In the first 15 years after ruler Ayatollah Ruhollah Khomeini came to power, Iranian agents assassinated at least 60 people in four European countries. The most notorious single attack was the 1992 assassination of a Kurdish Iranian dissident leader and three of his colleagues, all shot inside a Berlin restaurant.

Some experts now fear a return to those kinds of bloody operations.

In Germany last year, a Pakistani man was sentenced to four years in prison for scouting out potential targets with links to Israel and Jewish organisations on behalf of the Quds Force, the external operations arm of Iran’s Revolutionary Guard Corps. According to court documents, he had been in touch with his Iranian handlers since at least since 2011. But the “contact intensified” in the middle of 2015, around the same time that authorities believe the couple planning to attack the MEK rally were first contacted by Assadi.

Officials said that Iran has recruited people from Pakistan, as well as from Iraq, Lebanon, Turkey, North Africa and Afghanistan, in order to obscure the country’s role in overseas spying.

A high-level German official said Iran’s aggression inside Europe calls for a tougher response.

“There are clear indications for calling this a case of state terrorism,” the official said of the thwarted Paris attack. But leaders in Germany and France, the official said, “would rather play the danger and level of interference down,” in order to hold together the nuclear deal.

Norman Roule, who served 34 years in the CIA and retired last year as the national intelligence manager for Iran, said the lack of a tougher European response, especially in the wake of Iran’s support of terrorism on the continent, has likely sent a message to Tehran: “You can get away with pretty much anything.”

Roule said that Iran has been testing the limits of European and American resolve for decades. The regime has launched cyberattacks, supported terrorist groups, and, in 2013, plotted to kill the Saudi ambassador to the United States at a fashionable restaurant in Washington - an attack Roule said would likely have inflicted civilian casualties. All those events saw little tangible response, he said.
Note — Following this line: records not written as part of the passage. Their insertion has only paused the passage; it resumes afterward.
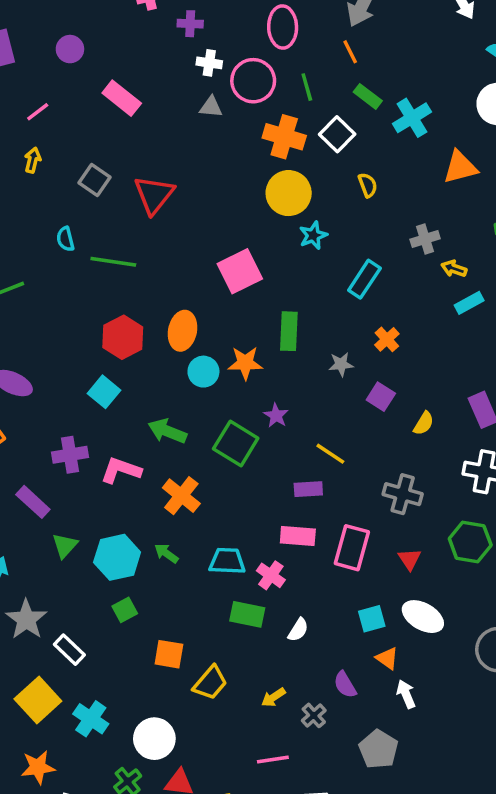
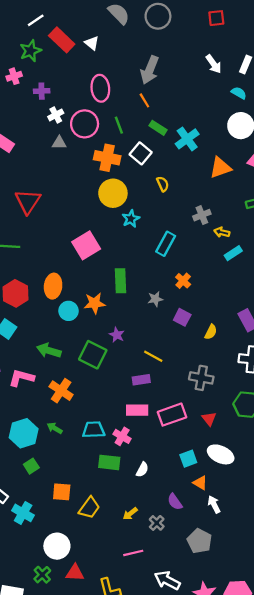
white cross: (209, 63) -> (56, 115), turned -32
pink rectangle: (352, 548) -> (172, 415), turned 60
cyan cross: (91, 719) -> (23, 513), moved

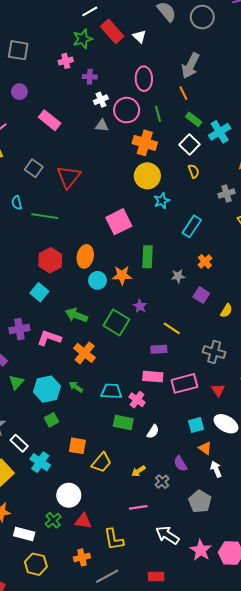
white square: (141, 153) -> (189, 145), moved
gray cross: (202, 215) -> (227, 193), moved

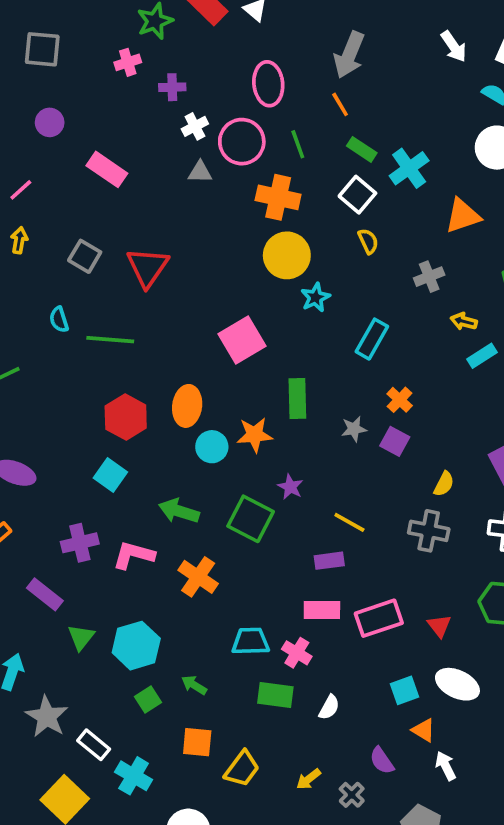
purple square: (201, 295) -> (395, 441), moved
gray cross: (214, 352) -> (429, 531), moved
green arrow: (76, 387) -> (194, 685), moved

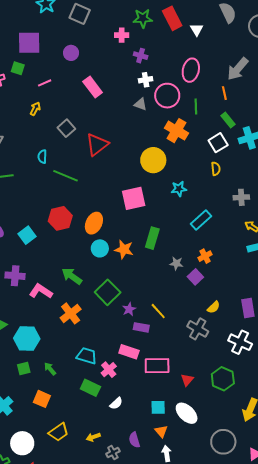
yellow circle: (287, 255) -> (153, 160), moved
cyan square: (110, 475) -> (27, 235), moved
purple star: (290, 487) -> (129, 309), moved
yellow trapezoid: (242, 769) -> (59, 432), moved

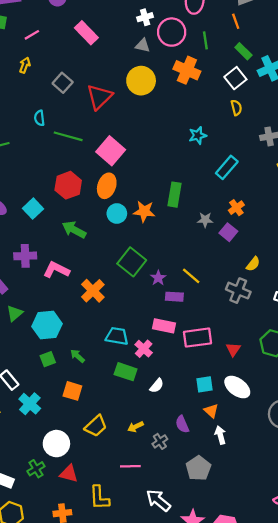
yellow circle: (153, 160) -> (141, 81), moved
pink square: (134, 198) -> (111, 151), moved, turned -30
green arrow: (72, 276) -> (74, 230), moved

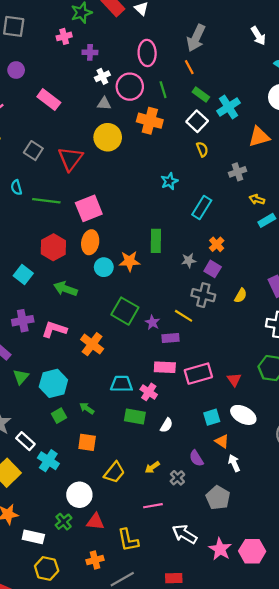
pink square: (111, 151) -> (89, 208), turned 36
gray cross: (238, 291) -> (203, 295), moved

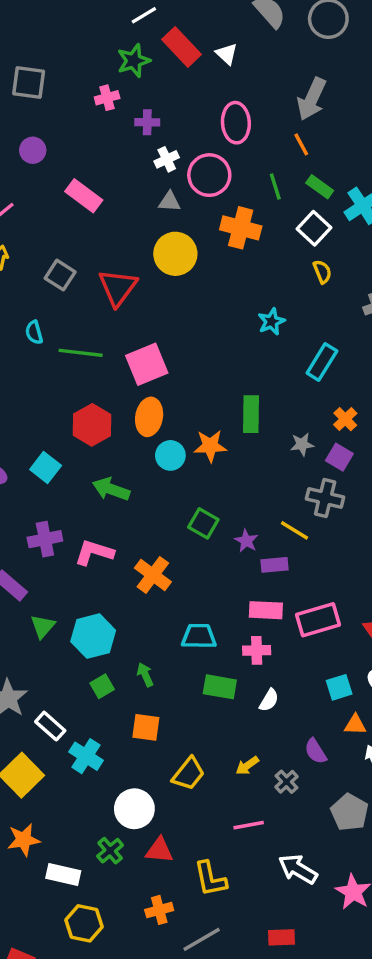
green line: (163, 90) -> (275, 187), moved
green square: (125, 311) -> (203, 523), size x0.7
pink cross: (149, 392) -> (257, 650), moved, turned -35
green arrow: (87, 408) -> (145, 675), turned 32
orange triangle: (222, 441) -> (355, 725), turned -32

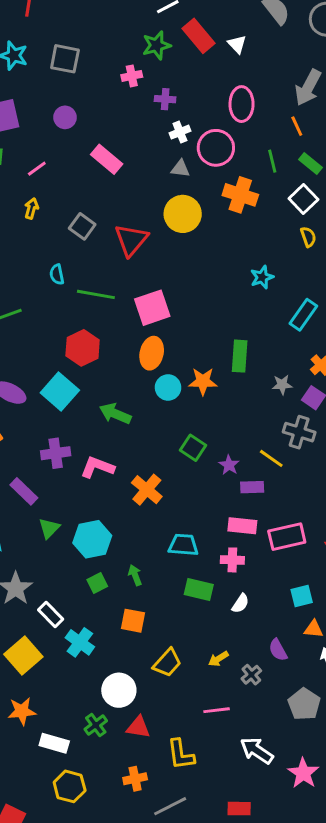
red hexagon: (92, 425) -> (83, 348), moved
cyan square: (46, 467) -> (60, 391), size x1.4

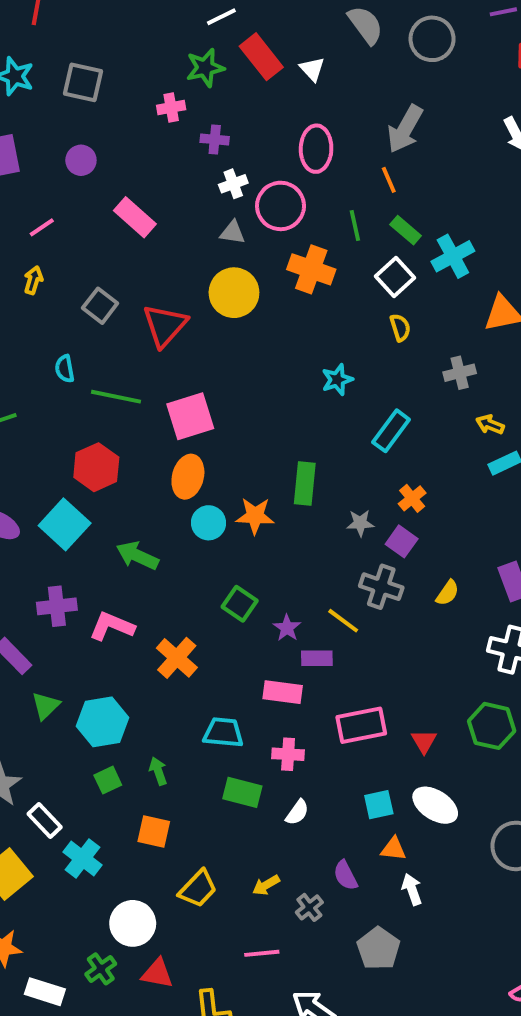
pink rectangle: (242, 526) -> (283, 692), moved

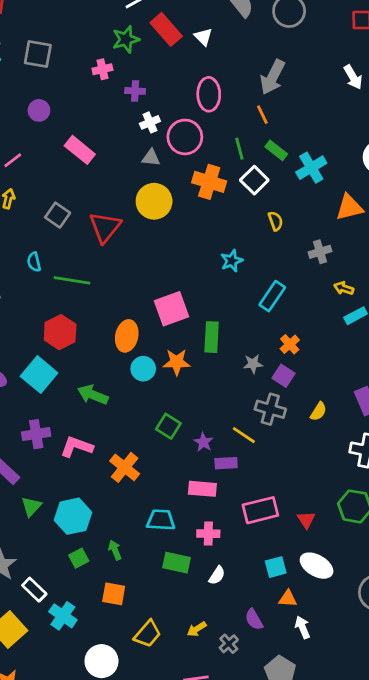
white square: (395, 277) -> (254, 180), moved
pink square: (190, 416) -> (171, 309), moved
“My fear is that Iran may well believe they have yet to reach our red line, and this is a recipe for further attacks,” Roule said.

While US officials have accused Iran’s top leaders of being behind the biggest plots, Iranian intelligence factions have sometimes acted in competition with one another, with little apparent coordination with the country’s ruling clerics, former US officials said. Some think that pattern may be repeating now.

“It is not always the case that a senior [Iranian] official says, ‘Go and do this,’ “ said Matthew Levitt, a former counterterrorism official with the Treasury Department and FBI. “Sometimes initiative - even stupid initiative, even initiative that fails - is smiled upon within this system.”

In light of the operations in Europe and the United States, it’s not clear that the Iranian leadership is in control of its own operatives, said intelligence officials in multiple countries.

One German official said that based on his government’s discussions with Iranian President Hassan Rouhani and Foreign Minister Mohammad Javad Zarif, Iran’s leaders understand that an attack in the heart of Europe could do irreparable damage to their country’s relationship with the remaining signatories to the nuclear deal.

But there is also a parallel power structure in Iran, and as domestic unrest grows and more Iranians die fighting in Iraq and Syria, Iranian hard-liners elsewhere in the government could push for a show of force against the West, the German official said.

The two Iranian men arrested for spying inside the United States were under surveillance by the FBI for an extended period of time, with their travel inside and outside the country tracked, according to a criminal complaint filed in the case.

The two men also appeared to be pressed for time. The alleged agent with dual Iranian and American citizenship urged his associate, who lived in California, to hand over photographs and other material he’d been gathering for target packages. But the California man “expressed some frustration,” according to the complaint, because he wanted more time to get the materials in order.

“I don’t like to do it this way . . . I like to have a complete package, meaning that there is no gap in information,” he said.